Given data START
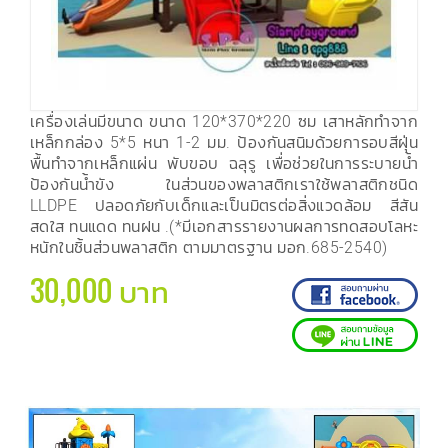
เครื่องเล่นมีขนาด ขนาด 120*370*220 ซม เสาหลักทำจาก
เหล็กกล่อง 5*5 หนา 1-2 มม. ป้องกันสนิมด้วยการอบสีฝุ่น
พื้นทำจากเหล็กแผ่น พับขอบ ฉลุรู เพื่อช่วยในการระบายน้ำ
ป้องกันน้ำขัง ในส่วนของพลาสติกเราใช้พลาสติกชนิด
LLDPE ปลอดภัยกับเด็กและเป็นมิตรต่อสิ่งแวดล้อม สีสัน
สดใส ทนแดด ทนฝน .(*มีเอกสารรายงานผลการทดสอบโลหะ
หนักในชิ้นส่วนพลาสติก ตามมาตรฐาน มอก.685-2540)
30,000 บาท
Given data END
* Exercise goal
Reproduce, with no other lines, the one containing "LLDPE ปลอดภัยกับเด็กและเป็นมิตรต่อสิ่งแวดล้อม สีสัน" and all lines after it through the end of the data above.

* Result below
LLDPE ปลอดภัยกับเด็กและเป็นมิตรต่อสิ่งแวดล้อม สีสัน
สดใส ทนแดด ทนฝน .(*มีเอกสารรายงานผลการทดสอบโลหะ
หนักในชิ้นส่วนพลาสติก ตามมาตรฐาน มอก.685-2540)
30,000 บาท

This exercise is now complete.